It comes as negotiations over teacher salaries have stalled.

"It feels good to know that we have the right these days because usually, our words don't mean anything as children," said Tie'que Davis, a student at Hillsborough High School.

Around lunchtime, students at Hillsborough high demanded that teachers - who make an average of $47,000 - get the $4,000 raise they were due at the beginning of this school year.

"We need to support them," said Davis. "Some of them take their money out their pockets to pay for our school supplies."

Hillsborough was the ninth high school to see students walk out. Jefferson was one of seven just Wednesday. 

The union head had no idea this was coming.

"I think it is really moving in terms of just from a civic perspective, having a bunch of young people think they can make a change," said the head of the Hillsborough Classroom Teachers Association, Stephanie Baxter-Jenkins.

Generally, one-third of the district's 15,000 teachers are eligible for the raise every year. 

After two years of coming through, the district says it can't, thanks to cuts in state funding and a depleted reserve fund.

"Teachers deserve the right to earn more money," said student Janele Munguia. "But at the same time, you have to look at the aspect of finances in the district and what you deserve, it's more like are we able to do that for you."

The district says it has other immediate needs, like new technology for classrooms, training programs, and building upgrades. 

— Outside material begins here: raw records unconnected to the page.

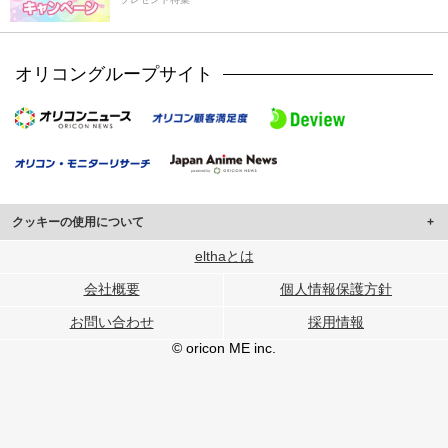
オリコングループサイト
クッキーの使用について
このサイトでは Cookie を使用して、ユーザーに合わせたコンテンツや広告の
elthaとは
表示、ソーシャル メディア機能の提供、広告の表示回数やクリック数の測定を
会社概要
個人情報保護方針
行っています。
また、ユーザーによるサイトの利用状況についても情報を収集し、ソーシャル
お問い合わせ
採用情報
メディアや広告配信、データ解析の各パートナーに提供しています。
各パートナーは、この情報とユーザーが各パートナーに提供した他の情報や、
© oricon ME inc.
ユーザーが各パートナーのサービスを使用したときに収集した他の情報を組み
合わせて使用することがあります。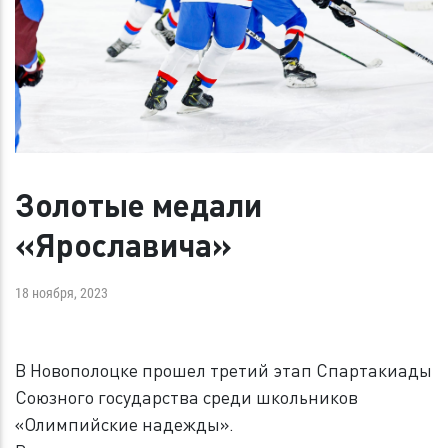
Золотые медали
«Ярославича»
18 ноября, 2023
В Новополоцке прошел третий этап Спартакиады
Союзного государства среди школьников
«Олимпийские надежды».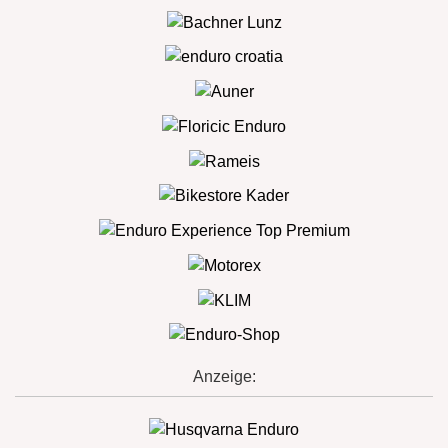
Anzeige: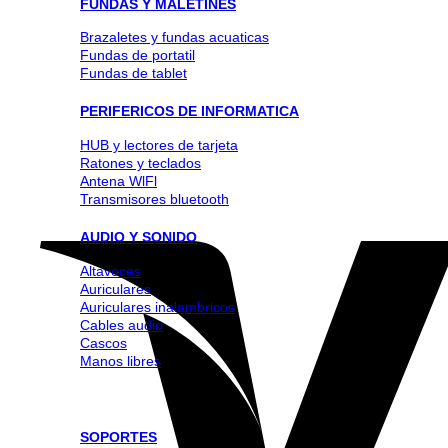
FUNDAS Y MALETINES
Brazaletes y fundas acuaticas
Fundas de portatil
Fundas de tablet
PERIFERICOS DE INFORMATICA
HUB y lectores de tarjeta
Ratones y teclados
Antena WlFl
Transmisores bluetooth
AUDIO Y SONIDO
Altavoces
Auriculares
Auriculares inalambricos
Cables audio
Cascos
Manos libres
SOPORTES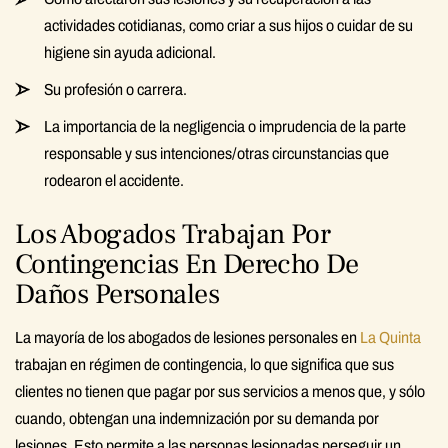
actividades cotidianas, como criar a sus hijos o cuidar de su
higiene sin ayuda adicional.
Su profesión o carrera.
La importancia de la negligencia o imprudencia de la parte
responsable y sus intenciones/otras circunstancias que
rodearon el accidente.
Los Abogados Trabajan Por
Contingencias En Derecho De
Daños Personales
La mayoría de los abogados de lesiones personales en
La Quinta
trabajan en régimen de contingencia, lo que significa que sus
clientes no tienen que pagar por sus servicios a menos que, y sólo
cuando, obtengan una indemnización por su demanda por
lesiones. Esto permite a las personas lesionadas perseguir un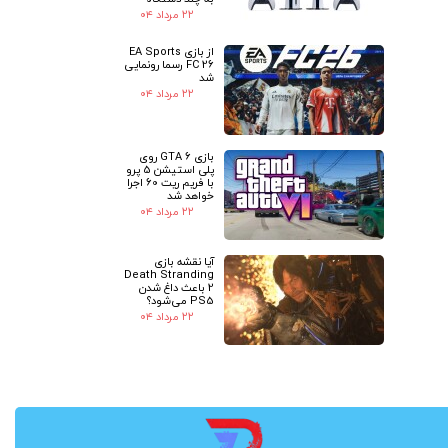
۲۲ مرداد ۰۴
از بازی EA Sports
FC 26 رسما رونمایی
شد
۲۲ مرداد ۰۴
بازی GTA 6 روی
پلی استیشن 5 پرو
با فریم ریت 60 اجرا
خواهد شد
۲۲ مرداد ۰۴
آیا نقشه بازی
Death Stranding
2 باعث داغ شدن
PS5 می‌شود؟
۲۲ مرداد ۰۴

Strikes aren't allowed in Florida, but teachers could cut out what they do on the side, like grading and lesson plans.

"Show people what it would be like if they didn't go above and beyond every day," said Baxter-Jenkins.

The union has asked the district for a new round of negotiations after the first seven of them produced no resolution.
    
The district says no students will be disciplined for walking out.

"I was very proud," said Tie'ser Davis, a student at Hillsborough High School. "At that moment, I said, wow, other students do care about their teachers. I was just talking to one of my teachers, she struggles to pay certain bills. It's hard for her, she says I can't keep going on like this."